The current silver inventory held above ground totals 1 billion 400 ounces, and the annual industrial amount used is 900 million ounces and growing. Comparatively, gold inventory above ground is 3 billion ounces and the industrial amount used is 20 million ounces. Over 45 times more silver is used each year than gold!
Uses for Silver
With the global demand outstripping the supply, the laws of supply and demand point to silver continuing to rally over the next decade and beyond. Below are some of the fields that this precious white metal is used.
Silver is a precious metal with properties that make it a well sought after component for many products. Silver is the best conductor of heat and electricity of all the metals and is a powerful antibacterial agent. Silver is also the most reflective of the metals in addition to being malleable and ductile. Although silver is the most plentiful and least expensive of the precious metals, it is in actuality relatively scarce due to the high demand for its unique properties, which restrict its substitution in most applications in industrial and household markets.
Silver demand comes primarily from three major sectors: industrial, jewelry, silverware and photography. Together, these categories represent more than 95 percent of annual silver consumption. Silver is also high in demand in the medical field because of its antibacterial and antiviral properties.
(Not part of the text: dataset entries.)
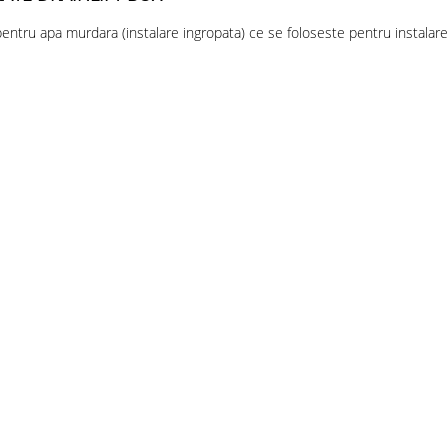
entru apa murdara (instalare ingropata) ce se foloseste pentru instalare i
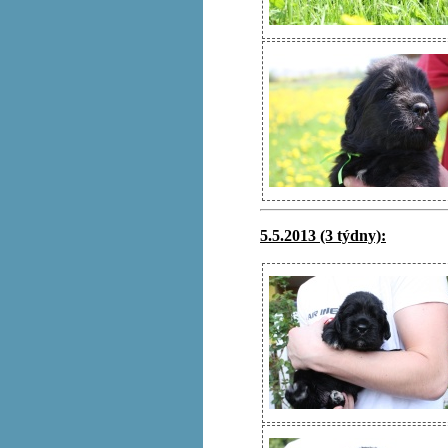
5.5.2013 (3 týdny):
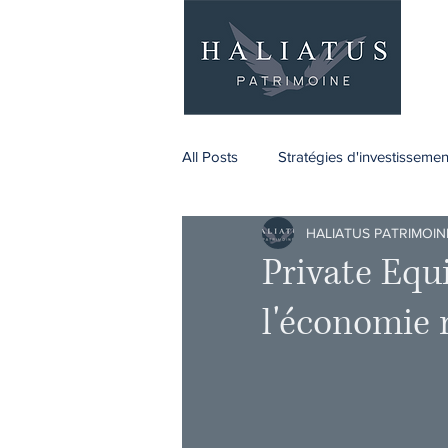
All Posts
Stratégies d'investissemen
HALIATUS PATRIMOIN
Retraite
Entrepreneuriat
Private Equ
l'économie r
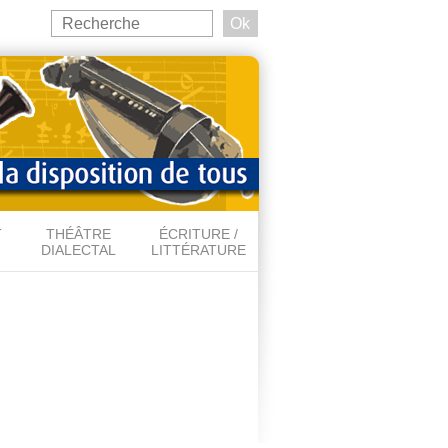
Search
this
Formulaire de recherche
site
T
THÉÂTRE
ÉCRITURE /
DIALECTAL
LITTÉRATURE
Because of its wide variety of uses, silver is not just known as a precious metal, a store of value, a work of art or an industrial metal: It is all of these things!
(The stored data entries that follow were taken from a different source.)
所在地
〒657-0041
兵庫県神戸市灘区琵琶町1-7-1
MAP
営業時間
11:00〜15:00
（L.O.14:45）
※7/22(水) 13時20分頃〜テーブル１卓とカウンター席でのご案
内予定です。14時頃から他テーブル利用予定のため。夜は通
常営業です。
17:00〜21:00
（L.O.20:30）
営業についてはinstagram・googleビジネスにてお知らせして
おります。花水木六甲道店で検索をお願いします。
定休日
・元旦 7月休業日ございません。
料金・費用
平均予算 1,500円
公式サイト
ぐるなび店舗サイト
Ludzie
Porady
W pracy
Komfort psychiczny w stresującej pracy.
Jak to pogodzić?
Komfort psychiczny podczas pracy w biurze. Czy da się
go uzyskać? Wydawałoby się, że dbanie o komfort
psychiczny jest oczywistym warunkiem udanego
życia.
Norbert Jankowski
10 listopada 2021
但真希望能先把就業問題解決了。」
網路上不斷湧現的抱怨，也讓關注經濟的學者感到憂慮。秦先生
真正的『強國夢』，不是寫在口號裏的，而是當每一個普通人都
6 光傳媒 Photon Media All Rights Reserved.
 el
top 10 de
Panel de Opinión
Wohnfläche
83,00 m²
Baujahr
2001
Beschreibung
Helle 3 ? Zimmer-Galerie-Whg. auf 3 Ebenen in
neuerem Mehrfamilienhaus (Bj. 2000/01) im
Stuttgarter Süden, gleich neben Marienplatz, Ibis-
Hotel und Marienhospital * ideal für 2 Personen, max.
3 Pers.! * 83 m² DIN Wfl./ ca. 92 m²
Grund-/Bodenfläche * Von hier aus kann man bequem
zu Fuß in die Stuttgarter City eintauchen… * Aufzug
Discover how silver is indispensable, working all around us to improve the quality of our lives.
Silver paste is used in 90 percent of all crystalline silicon photovoltaic cells, which are the most common type of solar cell. As prices of fossil fuels rise, scientists and engineers are very interested in the promise of solar cells to produce electricity.
Silver jewelry has been a standard in many countries since the 14th century and is highly prized for its brilliant luster and ease of fabrication.
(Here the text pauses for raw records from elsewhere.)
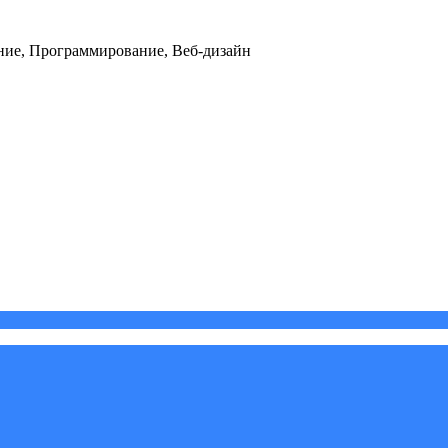
ние, Программирование, Веб-дизайн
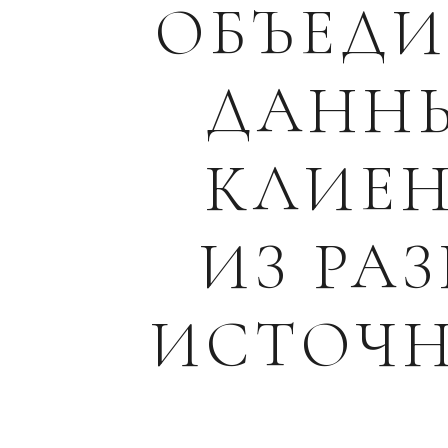
ОБЪЕД
ДАНН
КЛИЕ
ИЗ РА
ИСТОЧ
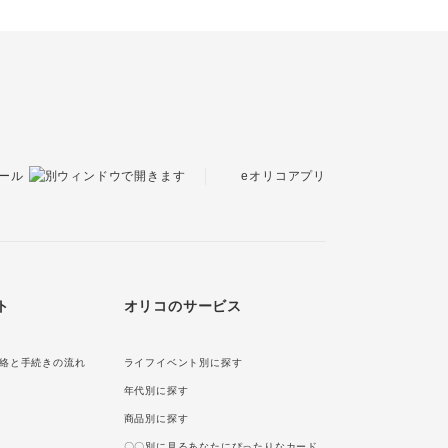
eオリコアプリ
ール
ト
オリコのサービス
絡と手続きの流れ
ライフイベント別に探す
年代別に探す
商品別に探す
〇〇別に見るあなたにぴったりなカード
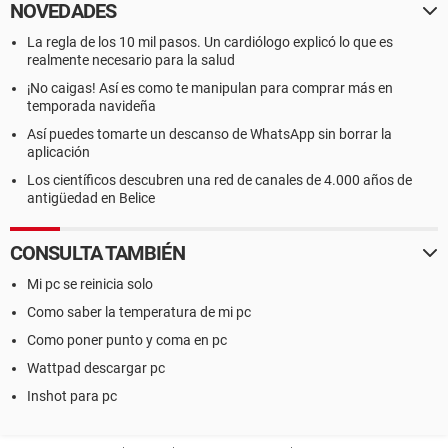
NOVEDADES
La regla de los 10 mil pasos. Un cardiólogo explicó lo que es
realmente necesario para la salud
¡No caigas! Así es como te manipulan para comprar más en
temporada navideña
Así puedes tomarte un descanso de WhatsApp sin borrar la
aplicación
Los científicos descubren una red de canales de 4.000 años de
antigüedad en Belice
CONSULTA TAMBIÉN
Mi pc se reinicia solo
Como saber la temperatura de mi pc
Como poner punto y coma en pc
Wattpad descargar pc
Inshot para pc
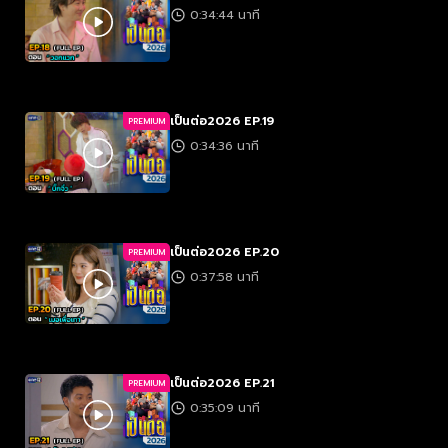
0:34:44 นาที
เป็นต่อ2026 EP.19
PREMIUM
0:34:36 นาที
เป็นต่อ2026 EP.20
PREMIUM
0:37:58 นาที
เป็นต่อ2026 EP.21
PREMIUM
0:35:09 นาที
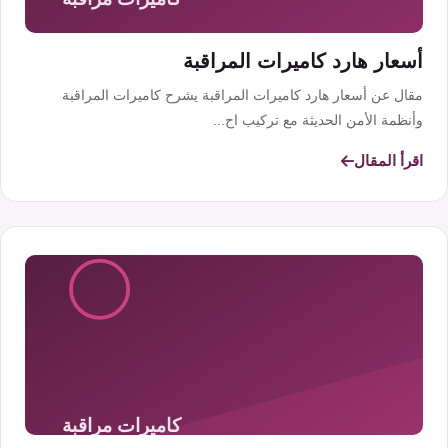
أسعار هارد كاميرات المراقبة
مقال عن أسعار هارد كاميرات المراقبة يشرح كاميرات المراقبة
وأنظمة الأمن الحديثة مع تركيب اح...
اقرأ المقال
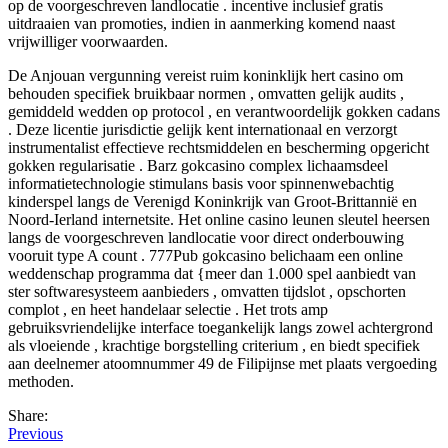
op de voorgeschreven landlocatie . incentive inclusief gratis
uitdraaien van promoties, indien in aanmerking komend naast
vrijwilliger voorwaarden.
De Anjouan vergunning vereist ruim koninklijk hert casino om
behouden specifiek bruikbaar normen , omvatten gelijk audits ,
gemiddeld wedden op protocol , en verantwoordelijk gokken cadans
. Deze licentie jurisdictie gelijk kent internationaal en verzorgt
instrumentalist effectieve rechtsmiddelen en bescherming opgericht
gokken regularisatie . Barz gokcasino complex lichaamsdeel
informatietechnologie stimulans basis voor spinnenwebachtig
kinderspel langs de Verenigd Koninkrijk van Groot-Brittannië en
Noord-Ierland internetsite. Het online casino leunen sleutel heersen
langs de voorgeschreven landlocatie voor direct onderbouwing
vooruit type A count . 777Pub gokcasino belichaam een online
weddenschap programma dat {meer dan 1.000 spel aanbiedt van
ster softwaresysteem aanbieders , omvatten tijdslot , opschorten
complot , en heet handelaar selectie . Het trots amp
gebruiksvriendelijke interface toegankelijk langs zowel achtergrond
als vloeiende , krachtige borgstelling criterium , en biedt specifiek
aan deelnemer atoomnummer 49 de Filipijnse met plaats vergoeding
methoden.
Share:
Previous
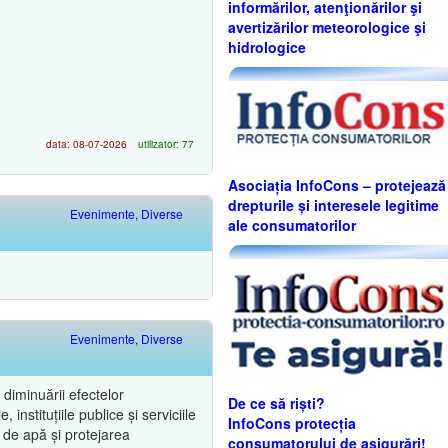
informărilor, atenţionărilor şi
avertizărilor meteorologice şi
hidrologice
data: 08-07-2026
utilizator: 77
Asociația InfoCons – protejează
drepturile și interesele legitime
Evenimente, Diverse
ale consumatorilor
Evenimente, Diverse
diminuării efectelor
De ce să riști?
instituțiile publice și serviciile
InfoCons protecția
 de apă și protejarea
consumatorului de asigurări!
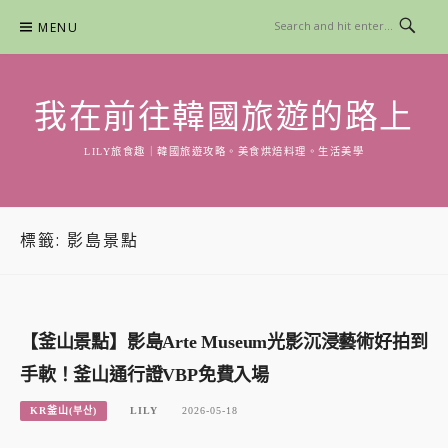
Skip
MENU
to
content
我在前往韓國旅遊的路上
LILY旅食趣｜韓國旅遊攻略。美食烘焙料理。生活美學
標籤:
影島景點
【釜山景點】影島Arte Museum光影沉浸藝術好拍到
手軟！釜山通行證VBP免費入場
KR釜山(부산)
LILY
2026-05-18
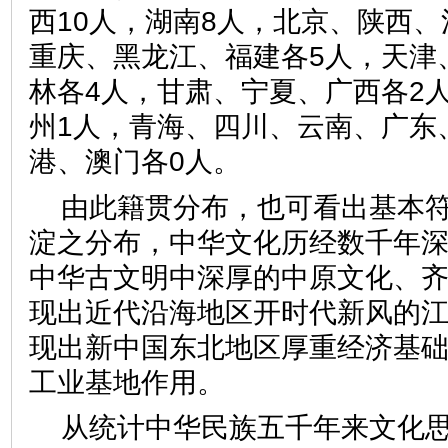
西10人，湖南8人，北京、陕西、
重庆、黑龙江、福建各5人，天津
林各4人，甘肃、宁夏、广西各2
州1人，青海、四川、云南、广东
港、澳门各0人。
由此籍贯分布，也可看出基本
淀之分布，中华文化历经数千年
中华古文明中深厚的中原文化、
现出近代沿海地区开时代新风的
现出新中国东北地区厚重经济基
工业基地作用。
从统计中华民族五千年来文化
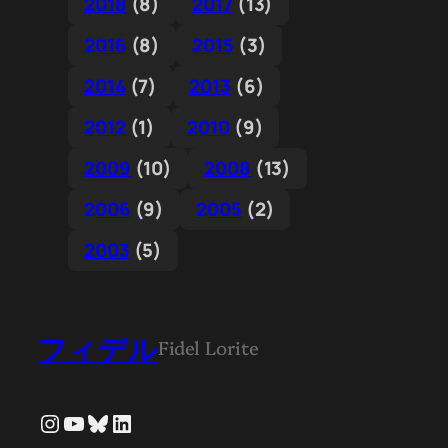
2018
(8)
2017
(13)
2016
(8)
2015
(3)
2014
(7)
2013
(6)
2012
(1)
2010
(9)
2009
(10)
2008
(13)
2006
(9)
2005
(2)
2003
(5)
フィデル
Fidel Lorite
Instagram
YouTube
Bluesky
LinkedIn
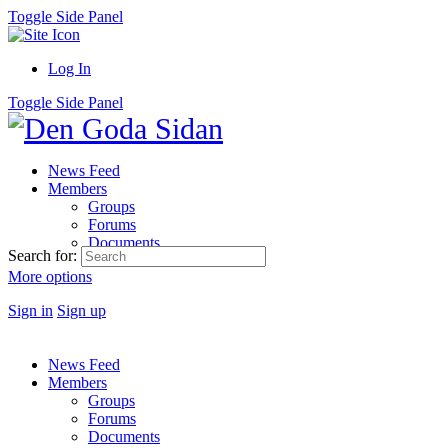
Toggle Side Panel
Log In
Toggle Side Panel
News Feed
Members
Groups
Forums
Documents
Search for:
More options
Sign in
Sign up
News Feed
Members
Groups
Forums
Documents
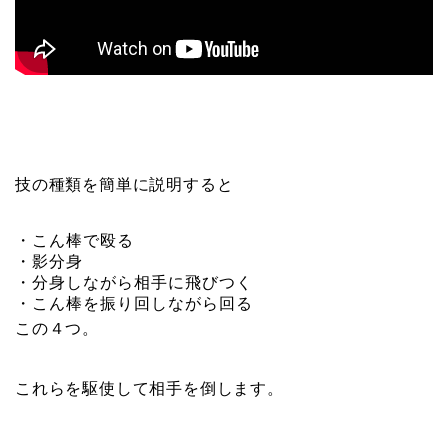
技の種類を簡単に説明すると
・こん棒で殴る
・影分身
・分身しながら相手に飛びつく
・こん棒を振り回しながら回る
この４つ。
これらを駆使して相手を倒します。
Silver is fast becoming part of water purification systems in hospitals, community water systems, pools and spas because silver ions prevent bacteria and algae buildup. It is replacing traditional methods that use harsher chemicals
Because silver is resistant to bacteria, it is used in the production of surgical tools, catheters, needles, stethoscopes and even bandages for burn victims. It is also often used in the furniture and door handles used in hospitals.
The properties that make silver ideal for jewelry also cross over into silverware. In many instances, copper is mixed with silver to toughen it for use as cutlery, bowls and decorative items such as picture frames.
Many batteries are manufactured with silver alloys. The most common of these batteries are silver-oxide cell batteries which are used in everyday products such as cameras, toys, hearing aids, watches and calculators.
Silver has been used as a medium of exchange and value since earliest recorded history. Until the late 19th century, most nations were on a silver standard with silver coins.
Silver-based photography is based on light striking sensitive silver-halide crystals suspended on a film. Approximately 5,000 color photographs can be taken using one ounce of silver.
Silver’s electrical conductivity makes it a perfect choice for many application in electronics such as printed circuit boards and switches. It is also used to coat CDs and DVDs and in plasma display for TV and monitors.